TVLINE | Did you always know the season would end with her introduction? Did you ever consider, perhaps, teasing the Governor’s arrival instead?
There was a lot of stuff thrown around. It wasn’t really planned early on to have Michonne show up at the end of the season. I have to give credit to [executive producer] Glen Mazzara. He came into the writers room one day and was like, “We’ve got to add this scene. It’ll have so much punch. We have to build to this. It’ll be great. Let’s go ahead and introduce her now.” The original plan was to hold her for Season 3 and introduce her then.
TVLINE | The episode ended with the confirmation that Season 3 would be set in the prison. Not a big surprise but a cool reveal nonetheless.

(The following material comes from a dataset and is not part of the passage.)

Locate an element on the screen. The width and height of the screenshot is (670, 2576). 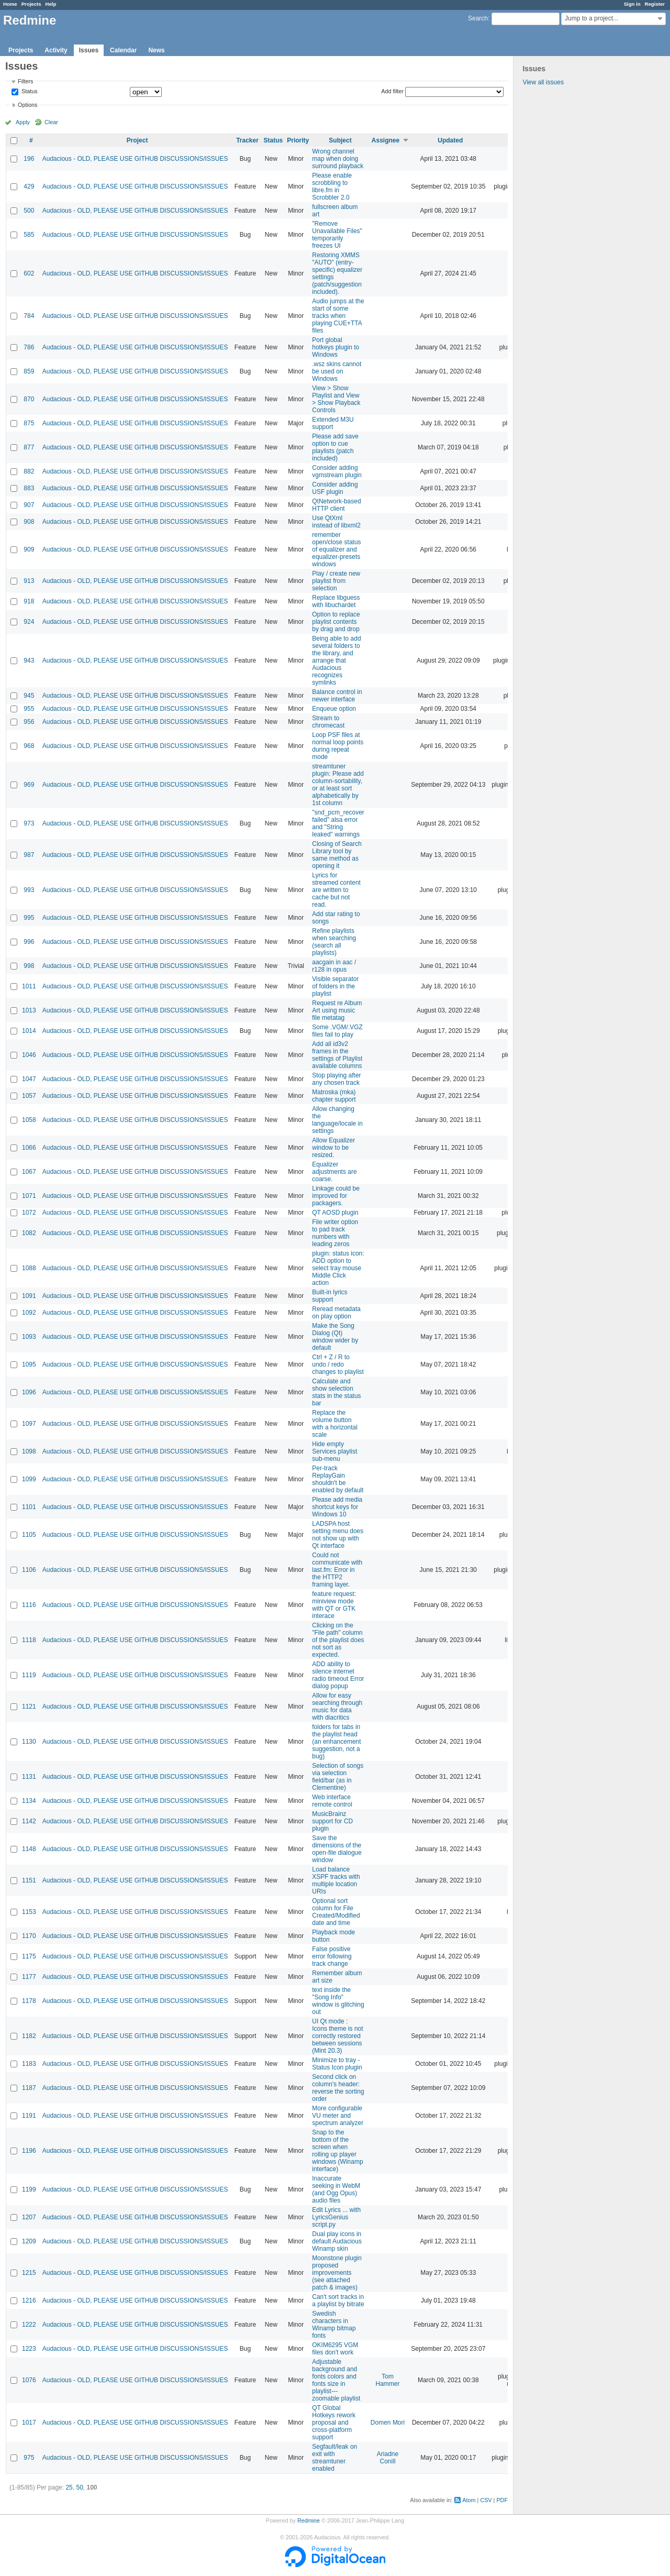
Priority is located at coordinates (298, 140).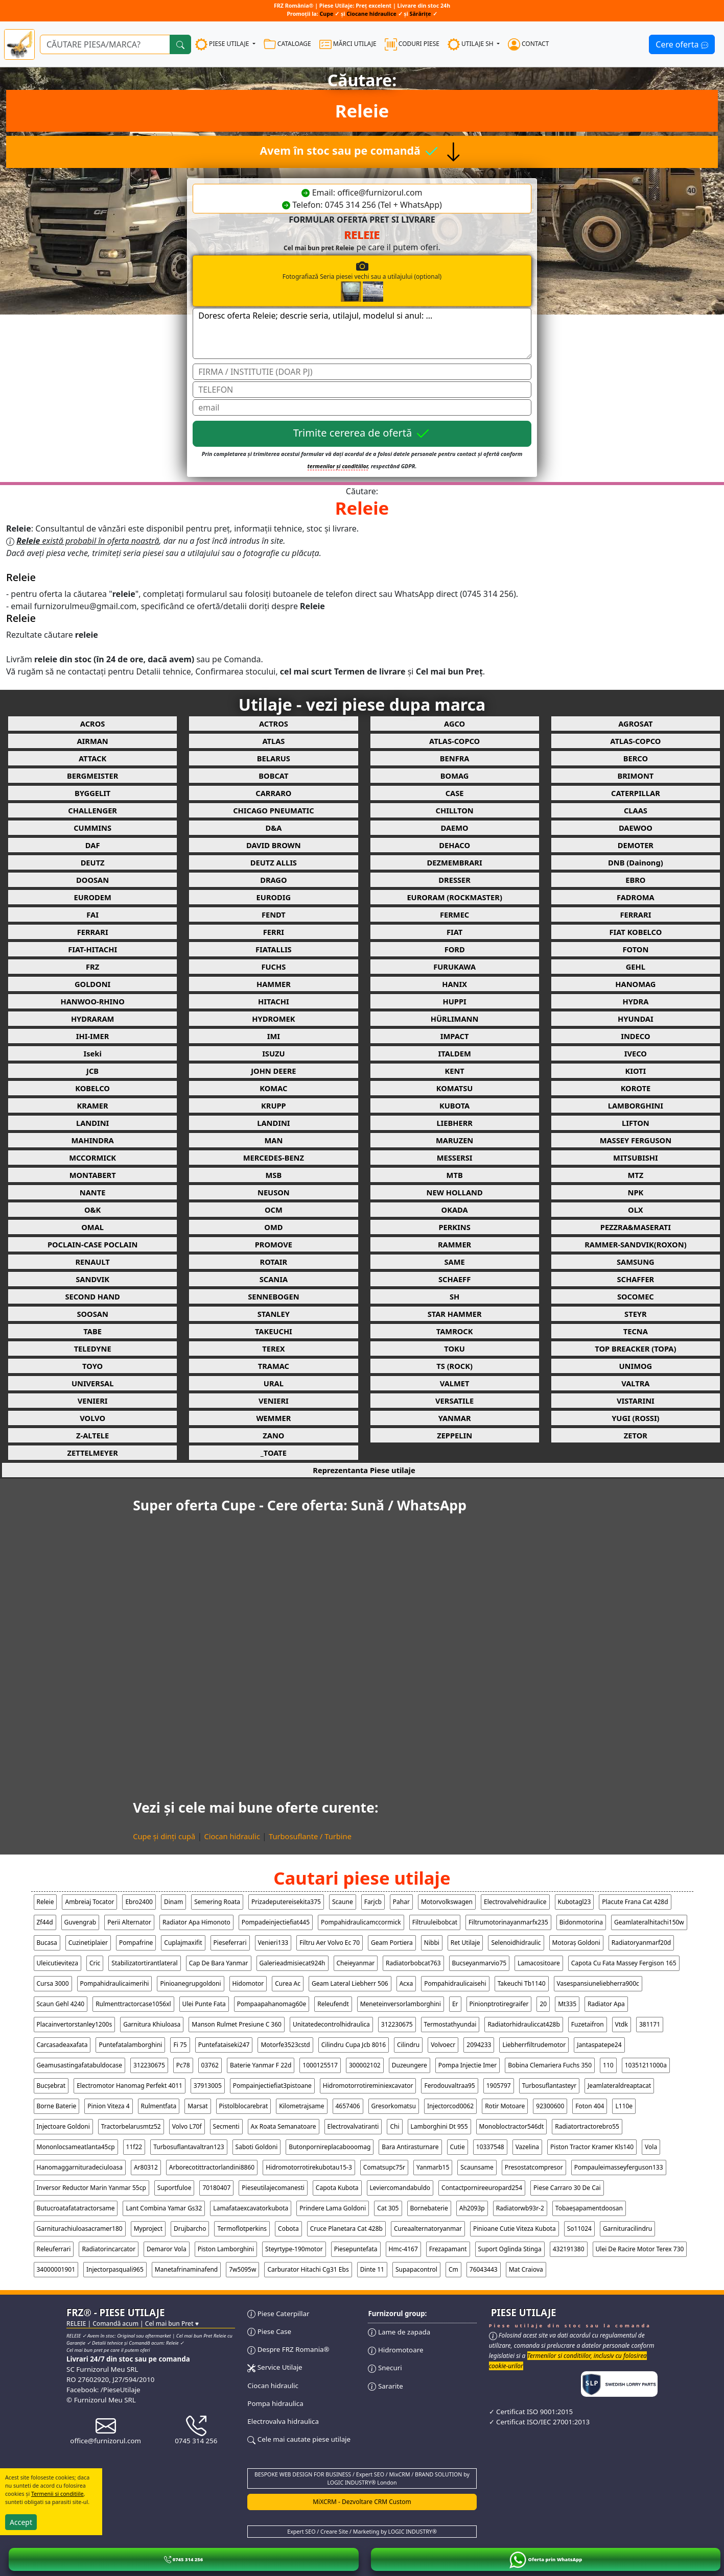 The image size is (724, 2576). I want to click on puntefatalamborghini, so click(130, 2044). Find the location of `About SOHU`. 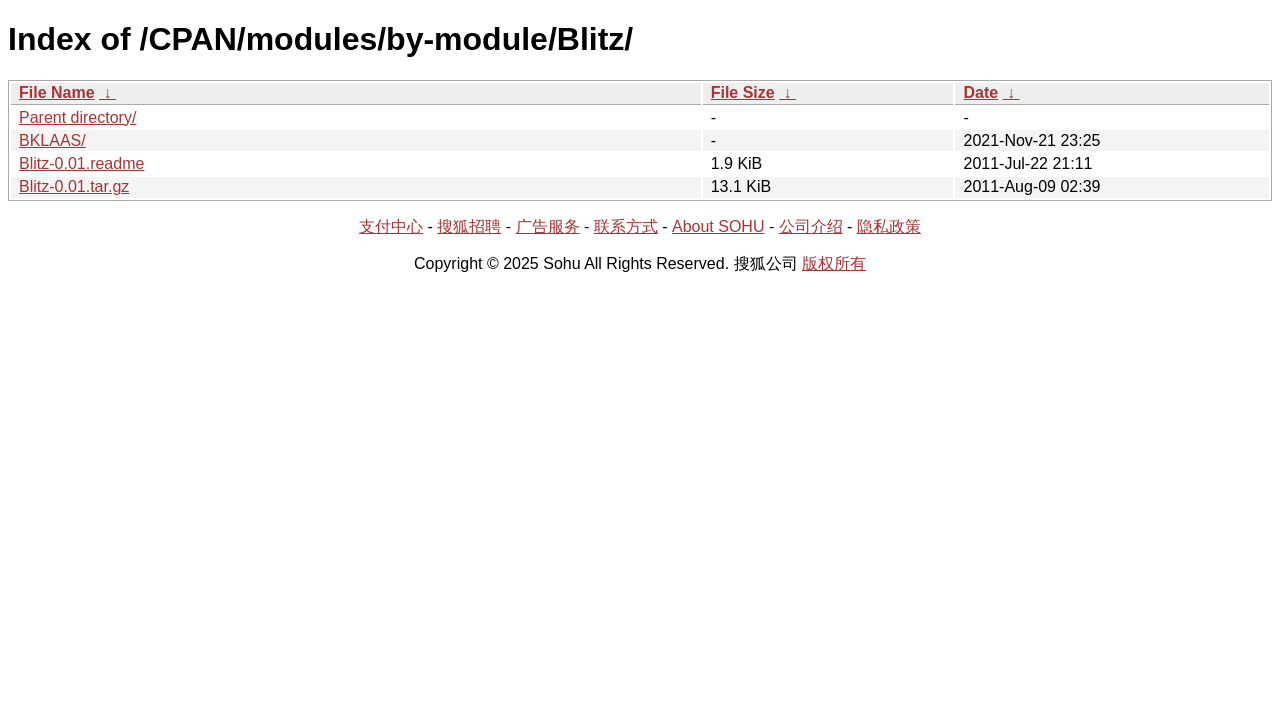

What I really like about the transition from Season 2 to Season 3 as opposed to Season 1 to Season 2 transition is that when we were moving into Season 2 there were so many unknowns. All of the questions were, “Are we going to see the farm? Are they going to follow the comic?” And now that we’re moving into Season 3, we’ve seen Michonne. We’ve seen the prison. We know that that the Governor has been cast. So the fans really have a clear indication of what kind of things to expect in the third season and where we’re going and some of the stories that we may be telling if they’re familiar with the comic book series. Our third season is definitely going to be our best season yet. I’m really excited to get into it. It’s actually hard for me to do interviews about Season 2 because I’m like, “Oh my God, Season 3 blows this stuff out of the water. You just wait.” We’ve been working on Season 3 for a few months now. We’re wrapping up the first half and we’ve got everything nailed down. I can’t wait for people to see it.
TVLINE | Any other major characters aside from The Governor and Michonne that will be introduced in Season 3?
There are still some surprises around the corner. We wouldn’t be revealing so much in our final episode of Season 2 if we didn’t have so much more to reveal in the marketing [campaign] for Season 3 and also in the episodes when the season begins. There are a lot of surprises around the corner.
TVLINE | Will Season 3′s 16 episodes be broke up into two parts?
I don’t know if this is 100 percent confirmed, but the idea is we will do eight-and-eight. Getting eight-and-eight will almost be like doing two seasons a year, which is cool.